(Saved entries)
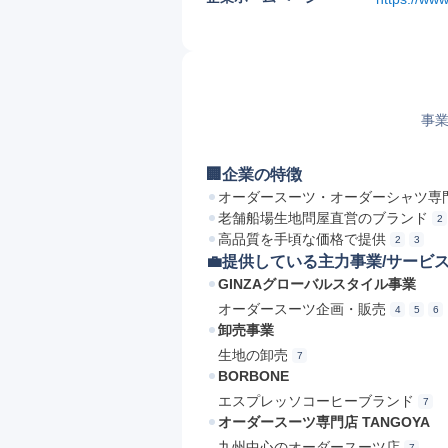
事業
🏢企業の特徴
オーダースーツ・オーダーシャツ専
老舗船場生地問屋直営のブランド
2
高品質を手頃な価格で提供
2
3
💼提供している主力事業/サービ
GINZAグローバルスタイル事業
オーダースーツ企画・販売
4
5
6
卸売事業
生地の卸売
7
BORBONE
エスプレッソコーヒーブランド
7
オーダースーツ専門店 TANGOYA
九州中心のオーダースーツ店
7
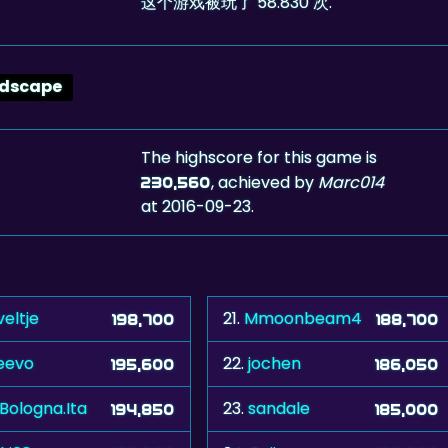
这个游戏被玩了 58.830 次.
dscape
The highscore for this game is
, achieved by
Marc014
230,560
at 2016-09-23.
eltje
21.
Mmoonbeam4
198,700
188,700
eevo
22.
jochen
195,600
186,050
.Bologna.Ita
23.
sandale
194,850
185,000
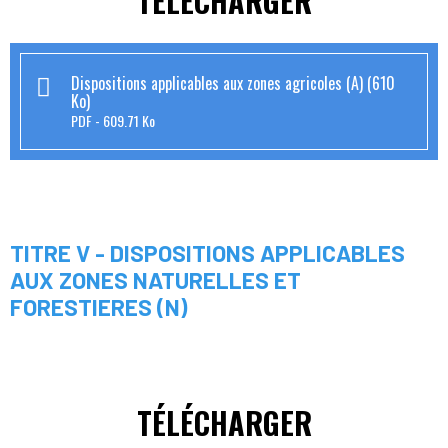
TÉLÉCHARGER
Dispositions applicables aux zones agricoles (A) (610
Ko)
PDF
609.71 Ko
TITRE V - DISPOSITIONS APPLICABLES
AUX ZONES NATURELLES ET
FORESTIERES (N)
TÉLÉCHARGER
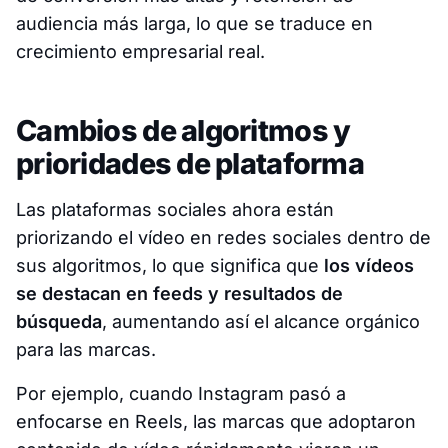
audiencia más larga, lo que se traduce en
crecimiento empresarial real.
Cambios de algoritmos y
prioridades de plataforma
Las plataformas sociales ahora están
priorizando el vídeo en redes sociales dentro de
sus algoritmos, lo que significa que
los vídeos
se destacan en feeds y resultados de
búsqueda
, aumentando así el alcance orgánico
para las marcas.
Por ejemplo, cuando Instagram pasó a
enfocarse en Reels, las marcas que adoptaron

### Task to carry out:
With the line that has "audiencia más larga, lo que se traduce en" as the first and the line that has "para las marcas." as the last, repeat exactly that run of lines above and no more.

### Written solution:
audiencia más larga, lo que se traduce en
crecimiento empresarial real.
Cambios de algoritmos y
prioridades de plataforma
Las plataformas sociales ahora están
priorizando el vídeo en redes sociales dentro de
sus algoritmos, lo que significa que
los vídeos
se destacan en feeds y resultados de
búsqueda
, aumentando así el alcance orgánico
para las marcas.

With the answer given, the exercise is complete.